Transport Minister and Business Secretary Launch Venturer Driverless Car Trial

21 Feb 2015
Transport Minister, Claire Perry and Business Secretary, Vince Cable will launch the VENTURER consortium’s driverless car trial today, giving the project the green light to test autonomous vehicles in the real world. Williams Advanced Engineering will be bringing its simulator and artificial intelligence technology to the project, with a bespoke simulator created that can test the cars in a virtual environment before they hit the road. Williams’ expertise in simulation first began in Formula One where the teams’ drivers use state of the art simulation tools to prepare for each race.

The VENTURER consortium will trial autonomous vehicles in the Bristol and South Gloucestershire council areas to explore the feasibility of driverless cars in the UK. The project will investigate the legal and insurance aspects of driverless cars and explore how the public react to such vehicles. The VENTURER trial will run for 36 months. Testing of the consortium’s autonomous vehicle, the BAE Systems Wildcat, on private and public roads is due to begin in early 2016.

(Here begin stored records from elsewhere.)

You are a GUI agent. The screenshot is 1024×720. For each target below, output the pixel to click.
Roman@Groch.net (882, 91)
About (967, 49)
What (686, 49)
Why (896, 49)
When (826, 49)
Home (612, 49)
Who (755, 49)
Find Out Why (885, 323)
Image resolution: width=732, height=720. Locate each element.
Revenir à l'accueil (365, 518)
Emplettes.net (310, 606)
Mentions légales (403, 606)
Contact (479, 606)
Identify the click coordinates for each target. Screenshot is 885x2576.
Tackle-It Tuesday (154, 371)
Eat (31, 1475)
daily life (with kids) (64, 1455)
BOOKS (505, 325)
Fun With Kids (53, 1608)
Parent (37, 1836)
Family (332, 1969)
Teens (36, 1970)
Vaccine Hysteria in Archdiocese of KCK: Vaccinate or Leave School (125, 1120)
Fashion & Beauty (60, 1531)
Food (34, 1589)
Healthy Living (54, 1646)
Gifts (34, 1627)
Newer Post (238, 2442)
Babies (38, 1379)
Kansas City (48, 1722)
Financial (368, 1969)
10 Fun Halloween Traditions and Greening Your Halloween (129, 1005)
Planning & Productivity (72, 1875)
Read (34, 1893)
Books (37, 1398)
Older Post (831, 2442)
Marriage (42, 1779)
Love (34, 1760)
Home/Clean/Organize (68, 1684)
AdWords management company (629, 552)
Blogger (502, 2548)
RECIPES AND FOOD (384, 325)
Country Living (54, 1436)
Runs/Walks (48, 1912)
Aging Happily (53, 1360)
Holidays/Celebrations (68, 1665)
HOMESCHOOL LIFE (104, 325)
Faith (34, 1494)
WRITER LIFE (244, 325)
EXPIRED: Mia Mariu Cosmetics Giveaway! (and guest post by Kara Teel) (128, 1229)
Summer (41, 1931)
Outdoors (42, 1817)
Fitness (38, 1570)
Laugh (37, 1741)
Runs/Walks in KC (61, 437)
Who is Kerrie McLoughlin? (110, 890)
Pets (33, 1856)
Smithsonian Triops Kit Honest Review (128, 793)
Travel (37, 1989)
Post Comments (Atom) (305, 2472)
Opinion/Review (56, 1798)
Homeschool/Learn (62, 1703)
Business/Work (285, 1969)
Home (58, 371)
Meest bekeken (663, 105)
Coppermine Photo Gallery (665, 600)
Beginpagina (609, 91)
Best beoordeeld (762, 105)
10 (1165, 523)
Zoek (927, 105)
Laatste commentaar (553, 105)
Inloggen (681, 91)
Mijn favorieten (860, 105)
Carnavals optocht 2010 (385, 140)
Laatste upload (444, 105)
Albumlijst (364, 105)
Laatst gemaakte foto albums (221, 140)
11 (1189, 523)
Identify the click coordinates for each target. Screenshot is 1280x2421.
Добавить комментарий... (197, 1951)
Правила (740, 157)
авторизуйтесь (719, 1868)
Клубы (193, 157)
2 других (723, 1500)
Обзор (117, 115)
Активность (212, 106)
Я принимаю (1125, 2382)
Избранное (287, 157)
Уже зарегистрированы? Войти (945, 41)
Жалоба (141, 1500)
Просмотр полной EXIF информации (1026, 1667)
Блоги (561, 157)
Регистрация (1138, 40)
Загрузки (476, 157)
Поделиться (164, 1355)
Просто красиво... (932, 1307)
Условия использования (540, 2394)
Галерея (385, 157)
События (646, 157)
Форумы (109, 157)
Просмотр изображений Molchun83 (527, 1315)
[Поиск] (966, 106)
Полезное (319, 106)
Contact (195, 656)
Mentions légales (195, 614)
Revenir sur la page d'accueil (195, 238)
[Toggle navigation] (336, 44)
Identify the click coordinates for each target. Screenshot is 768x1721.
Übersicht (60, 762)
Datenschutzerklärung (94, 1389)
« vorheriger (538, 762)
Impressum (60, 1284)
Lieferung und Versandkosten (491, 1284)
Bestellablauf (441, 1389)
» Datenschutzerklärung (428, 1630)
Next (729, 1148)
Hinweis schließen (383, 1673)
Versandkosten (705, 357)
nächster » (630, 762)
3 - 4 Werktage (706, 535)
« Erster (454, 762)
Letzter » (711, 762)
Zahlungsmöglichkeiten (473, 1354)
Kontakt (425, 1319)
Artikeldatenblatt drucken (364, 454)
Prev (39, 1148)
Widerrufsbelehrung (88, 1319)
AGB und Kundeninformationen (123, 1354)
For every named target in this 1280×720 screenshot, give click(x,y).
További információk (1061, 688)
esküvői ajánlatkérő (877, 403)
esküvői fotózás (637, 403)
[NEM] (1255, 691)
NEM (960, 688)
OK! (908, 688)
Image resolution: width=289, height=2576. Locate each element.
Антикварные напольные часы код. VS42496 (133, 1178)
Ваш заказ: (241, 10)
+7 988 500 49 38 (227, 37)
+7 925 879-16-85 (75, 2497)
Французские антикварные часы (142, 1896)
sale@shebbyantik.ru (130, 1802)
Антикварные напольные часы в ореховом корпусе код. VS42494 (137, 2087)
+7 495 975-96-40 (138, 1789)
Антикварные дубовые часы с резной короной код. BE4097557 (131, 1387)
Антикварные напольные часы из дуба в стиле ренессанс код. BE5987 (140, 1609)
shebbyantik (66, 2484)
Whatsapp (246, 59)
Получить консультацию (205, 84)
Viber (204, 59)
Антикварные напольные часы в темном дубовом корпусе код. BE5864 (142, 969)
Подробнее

Speaking about the launch Craig Wilson, Managing Director of Williams Advanced Engineering, said: “Today’s launch of three new government backed autonomous vehicle projects is an exciting step for the UK automotive industry. These projects are demonstrating that the UK is determined to remain at the forefront of emerging technologies. At Williams Advanced Engineering we pride ourselves on developing cutting edge solutions for our range of clients and with the VENTURER project we will be using Formula One derived simulation systems and know how to evaluate and test driverless vehicles in a virtual environment before taking to the road.”   

Transport Minister Claire Perry said: “Driverless cars are the future. I want the UK to be open-minded and embrace a technology that could transform our roads and open up a brand new route for global investment. I want the public to be comfortable that proper safeguards are in place and the Bristol trials will go a long way in helping us better understand the full implications of this exciting development.”